The directive exempts certain imported goods and services from the list of articles eligible for access to FX in the Nigeria Foreign Exchange in order to promote and support the local production of these items in the country.
The implication of this development is that importers wishing to import any of the items listed in the aforementioned CBN Directive would be bound to (Interbank Market and BBN Intervention).
The list of affected items is described below, but may be revised as need arises. However, please note that importing these items is not prohibited.

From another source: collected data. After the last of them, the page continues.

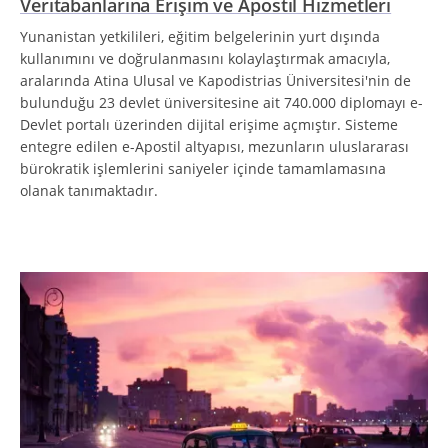
Veritabanlarına Erişim ve Apostil Hizmetleri
Yunanistan yetkilileri, eğitim belgelerinin yurt dışında
kullanımını ve doğrulanmasını kolaylaştırmak amacıyla,
aralarında Atina Ulusal ve Kapodistrias Üniversitesi'nin de
bulunduğu 23 devlet üniversitesine ait 740.000 diplomayı e-
Devlet portalı üzerinden dijital erişime açmıştır. Sisteme
entegre edilen e-Apostil altyapısı, mezunların uluslararası
bürokratik işlemlerini saniyeler içinde tamamlamasına
olanak tanımaktadır.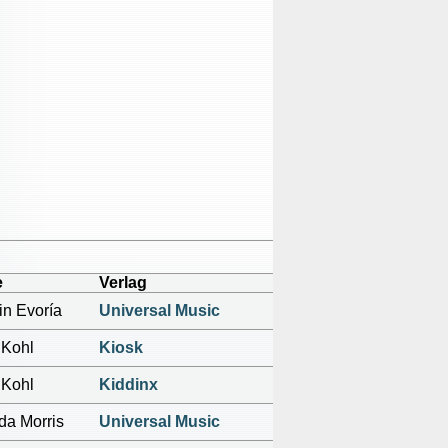
e
Verlag
in Evoría
Universal Music
 Kohl
Kiosk
 Kohl
Kiddinx
da Morris
Universal Music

Items include the following:
Palm Almond / Palm oils / Vegetable oils
Meat and processed meat products
Processed vegetables and vegetables
Chicken, eggs, turkey poultry
Private airplanes / jets
Canned fish in sauce (Geisha) / sardines
Cold-rolled sheet steel
Galvanized steel sheets
Sheets of coverage
Cases and containers made of metal
Wire wires (deformed and non-deformed)
Reinforcement iron and bard bars
Stainless Steel Nails
Safety wine and razor
Panels and panels made of wood in pieces
Wood fiber panels and boards
Panels and panels made of plywood
Glass and glass products
Glazed and ceramic tiles
Textiles & Leather Products
Clothing & Accessories
Plastic and rubber products, polypropylene granules, cellophane wrappings
Soaps and cosmetics
Tomatoes / Tomato Paste
In our opinion, we understand Stock Purchases (item 40 in the list) referring to Nigerians who access the foreign exchange market to invest in foreign securities and not foreign investors who enter funds in Nigeria for investment purposes.
The CBN stated that this was in an attempt to maintain the stability of the foreign exchange market and ensure the efficient use of foreign exchange by encouraging the local production of these units. CBN also clearly stated that importing such items is not prohibited, however importers of such items must do so using their own funds without resorting to the foreign exchange markets of Nigeria.
The implication of this is that there will be Reduced Demand in the official market, which means a reduced pressure on the official FX market. However, there will be more pressure on the parallel market (Bureau de Change). The difference between the parallel and the official market will widen and the dollar rate in the parallel market will increase. This will also lead to an increase in the cost of these items locally for consumers and ultimately inflation.